== Work order ==
Read through the listing below and return only the lines containing "your".

== Supplied entries ==
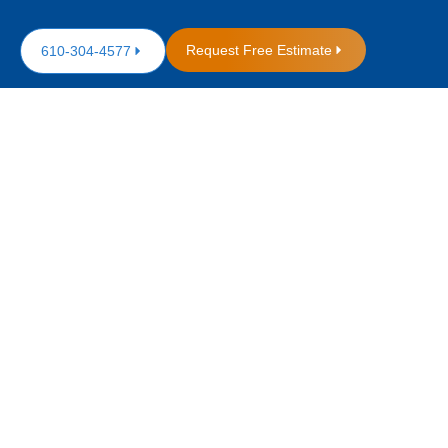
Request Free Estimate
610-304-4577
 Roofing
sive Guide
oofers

---

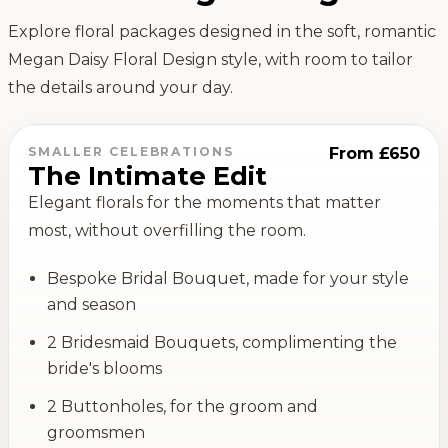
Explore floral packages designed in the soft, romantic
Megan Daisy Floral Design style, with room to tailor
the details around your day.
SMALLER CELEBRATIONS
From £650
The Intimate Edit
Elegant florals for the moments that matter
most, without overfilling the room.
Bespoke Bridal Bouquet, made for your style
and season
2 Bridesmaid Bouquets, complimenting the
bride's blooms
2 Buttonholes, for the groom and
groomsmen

== Reply ==
the details around your day.
Bespoke Bridal Bouquet, made for your style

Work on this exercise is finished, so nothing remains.